Once again I play the “best films of the year, some decades back” game with Jesse Walker and LAGuy. This time the year is… 1975, a year for epic cinematic invention from and about a culture wracked by transformation and doubt. Jesse’s post is online, as is LAGuy’s.
In1975 I was eight years old, a very quiet kid growing up on Long Island, spending as much time as possible at the local public library. When I wasn’t watching movies:
- Monty Python and the Holy Grail From the opening credits through the final collapse, one of the greatest comedies of all time.
- Mirror An impressionistic film that leaps through memories by association and personal logics, this is one of Tarkovsky’s sweetest and interior works. It also has perhaps the most understated, yet powerful scenes about life under dictatorship.
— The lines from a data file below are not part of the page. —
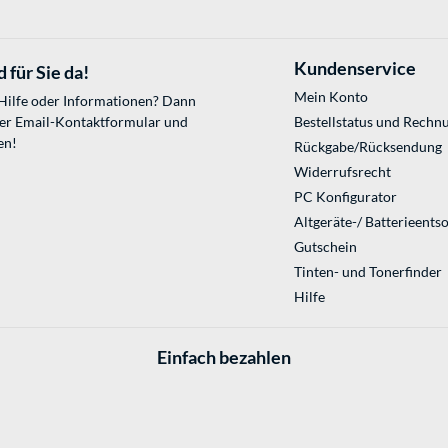
Kundenservice
 für Sie da!
Mein Konto
 Hilfe oder Informationen? Dann
ser
Email-Kontaktformular
und
Bestellstatus und Rechn
en!
Rückgabe/Rücksendung
Widerrufsrecht
PC Konfigurator
Altgeräte-/ Batterieents
Gutschein
Tinten- und Tonerfinder
Hilfe
Einfach bezahlen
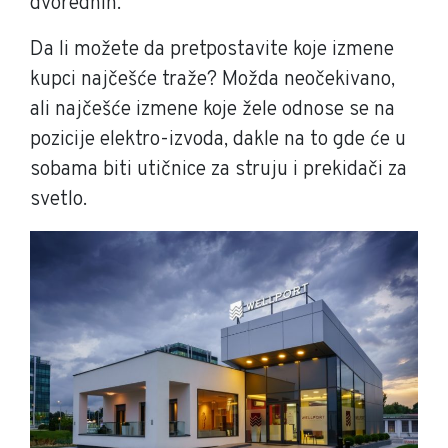
dvorednih.
Da li možete da pretpostavite koje izmene
kupci najčešće traže? Možda neočekivano,
ali najčešće izmene koje žele odnose se na
pozicije elektro-izvoda, dakle na to gde će u
sobama biti utičnice za struju i prekidači za
svetlo.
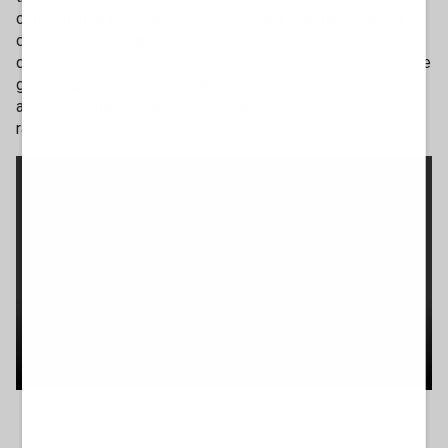
con denunce e processi veloci. Ci sarà una magistratura
disposta a perseguire reati gravissimi perché lesivi dei
diritti primari della persona o è troppo impegnata a riportare
gli immigrati irregolari dall’Albania all’Italia? Dobbiamo
aspettare che ci scappi il morto e far sprofondare i nostri
ragazzi in un’altra stagione di guerra tribale?".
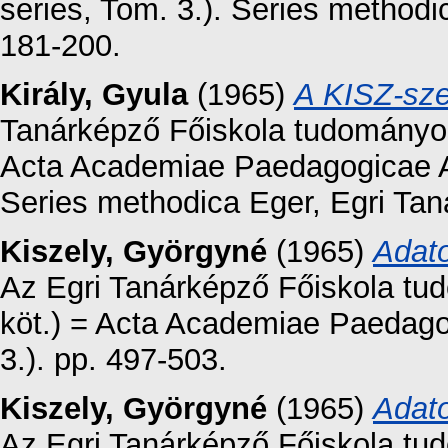
series, Tom. 3.). Series methodi
181-200.
Király, Gyula
(1965)
A KISZ-sze
Tanárképző Főiskola tudományos 
Acta Academiae Paedagogicae Ag
Series methodica Eger, Egri Tan
Kiszely, Györgyné
(1965)
Adat
Az Egri Tanárképző Főiskola tu
köt.) = Acta Academiae Paedago
3.). pp. 497-503.
Kiszely, Györgyné
(1965)
Adat
Az Egri Tanárképző Főiskola tu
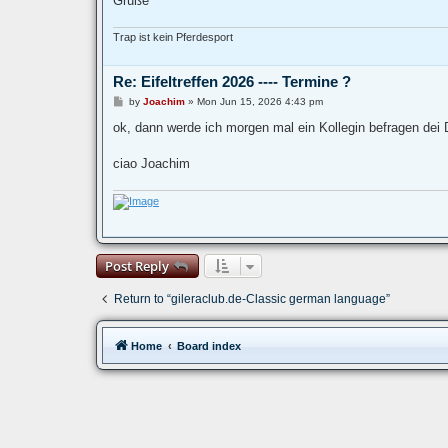
Grüße
Trap ist kein Pferdesport
Re: Eifeltreffen 2026 ---- Termine ?
P
by
Joachim
»
Mon Jun 15, 2026 4:43 pm
o
s
ok, dann werde ich morgen mal ein Kollegin befragen dei 
t
ciao Joachim
Post Reply
Return to “gileraclub.de-Classic german language”
Home
Board index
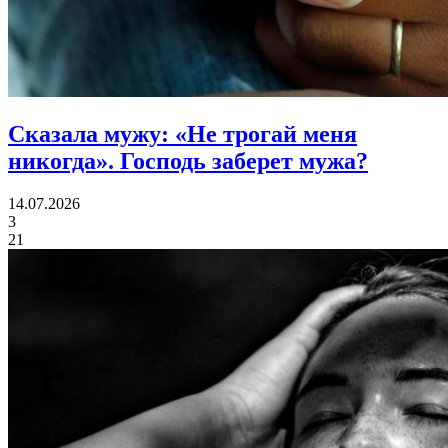
Сказала мужу: «Не трогай меня
никогда».
Господь заберет мужа?
14.07.2026
3
21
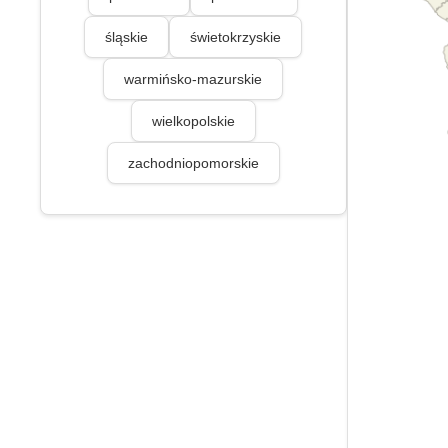
śląskie
świetokrzyskie
warmińsko-mazurskie
wielkopolskie
zachodniopomorskie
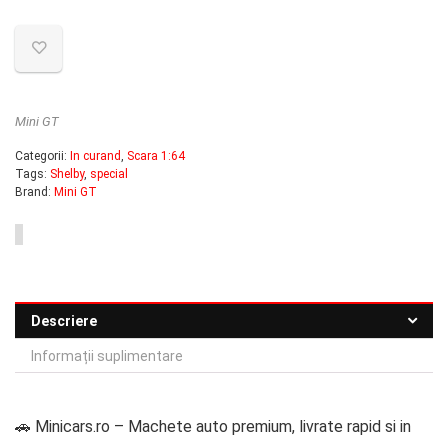
fost:
85.00 lei.
100.00 lei.
Mini GT
Categorii:
In curand
,
Scara 1:64
Tags:
Shelby
,
special
Brand:
Mini GT
Descriere
Informații suplimentare
🚗 Minicars.ro – Machete auto premium, livrate rapid si in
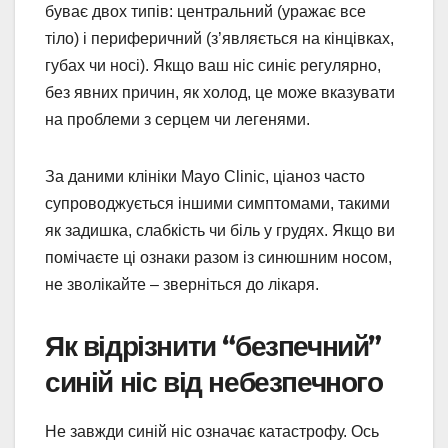
буває двох типів: центральний (уражає все
тіло) і периферичний (з’являється на кінцівках,
губах чи носі). Якщо ваш ніс синіє регулярно,
без явних причин, як холод, це може вказувати
на проблеми з серцем чи легенями.
За даними клініки Mayo Clinic, ціаноз часто
супроводжується іншими симптомами, такими
як задишка, слабкість чи біль у грудях. Якщо ви
помічаєте ці ознаки разом із синюшним носом,
не зволікайте – зверніться до лікаря.
Як відрізнити “безпечний”
синій ніс від небезпечного
Не завжди синій ніс означає катастрофу. Ось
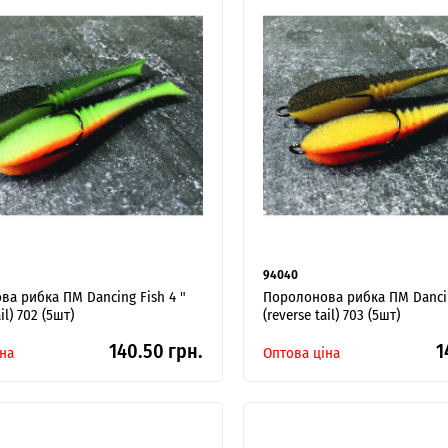
Я ОПТОВИЙ ПОКУПЕЦЬ
94040
а рибка ПМ Dancing Fish 4 "
Поролонова рибка ПМ Dancin
il) 702 (5шт)
(reverse tail) 703 (5шт)
140.50 грн.
1
на
Оптова ціна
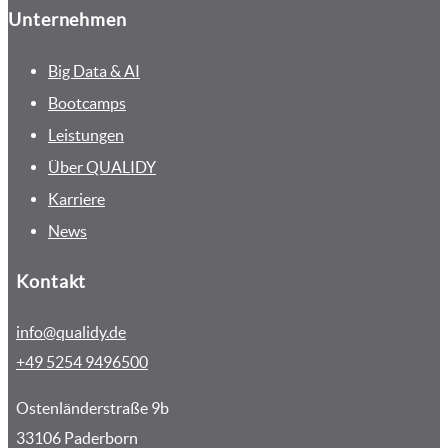
Unternehmen
Big Data & AI
Bootcamps
Leistungen
Über QUALIDY
Karriere
News
Kontakt
info@qualidy.de
+49 5254 9496500‬
Ostenländerstraße 9b
33106 Paderborn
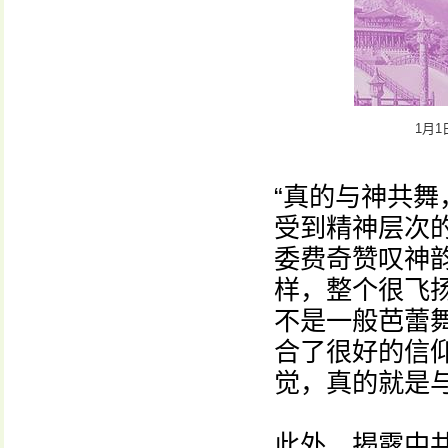
1月
“真的与神共舞
受到精神层次
委费奇赞叹神
样，整个很飞
不是一般芭蕾
合了很好的信
觉，真的就是与
此外，揭露中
- Three Days of the Condor A finely crafted espionage thriller which turns one’s own government into the enemy. It also has a fun phone phreaking scene, a very bad postman, and ends with a still useful thwack at the New York Times.
- Barry Lyndon A twentieth-century interpretation of a nineteenth-century take on the 18th century, Kubrick majestically creates a grand novel for the screen. LAGuy says you should only take it in doses, which is wise – like a big novel, you need to put it down sometimes, to walk away and let it reverberate.
- One Flew Over the Cuckoo’s Nest A fine allegory from the depth of the counterculture, and an artifact from the great antipsychiatry movement. A grinning yet despairing ode to individualism in/as madness.
- Picnic at Hanging Rock A movie so saturated with dread as to nearly be a horror film, its mystery builds and resonates without relief, but with beauty. A nice pairing with Mirror or any Tarkovsky, for that matter.
- Rocky Horror Picture Show Obviously.
- Shivers Maybe the purest Cronenberg movie, a streamlined dose of body horror. Monsters of the id made manifest in flesh, right in an apartment at the acme of contemporary science and style. The first post-Pill horror movie.
- Nashville An anti-epic epic, a sprawling interlocking web of mysteries, and a love letter to music.
- Jaws One of Spielberg’s few real successes, this horror film disguised as a thriller wears a fish story as a cover and somehow makes it all work. As an eight-year-old living on Long Island, who loved to swim, especially in the ocean, this naturally struck home.
Honorable mentions:
- The Man Who Would Be King An interesting movie to review during the war(s) on terror.
- Dog Day Afternoon The art of the heist.
- Salo, 120 Days of Sodom Pasolini is one of the great directors, and here he gazes deeply into the worst the 20th century had to offer: Sade as a gateway drug to fascism.
- Death Race 2000 The b movie at its inspired best, raking America over the coals, and fast. Brrrrm!
- A Boy and His Dog The C movie doing its thing, peeling away the bottom of the American mind in a post-atomic morality fable. A fine double feature with One Flew Over.
- Rollerball Because I hate sports movies. Weirdly elegiac when not manic with its gleeful, invented sport.
- Deep Red (Hatchet Murders) Giallo.
- The Flying Guillotine When Asian martial arts movies go mad, they go to strange places.
- Stepford Wives A strange transmission from the era of women’s lib.
- Love and Death A delirious comedy for people who love Russian lit. Also good for others.
- The Land That Time Forgot I’m pretty sure it blew my 8-year-old mind.
Very bad movies: Mitchell!
Haven’t seen, or can’t remember well enough to say: Night Moves; Eadweard Muybridge, Zoopraxographer; The Magic Flute; Posse; Monsieur Pointu; Dersu Uzala; The Passenger; Dolemite. I’m not sure if I saw Lisztomania or dreamt it.
Vivid memories of seeing Jaws in the theater, it was big and terrifying.
Definitely.
What sticks in my mind from Jaws especially is the hand on the beach. With the crabs.
Night Moves is of course wonderful, and I can’t understand how PajamaGuy can prefer Three Days of the Condor above it.
I want to see Day of the Locust, having read and loved the book.
I’ll have to make time for Night Moves. I still think I’ve seen parts of it.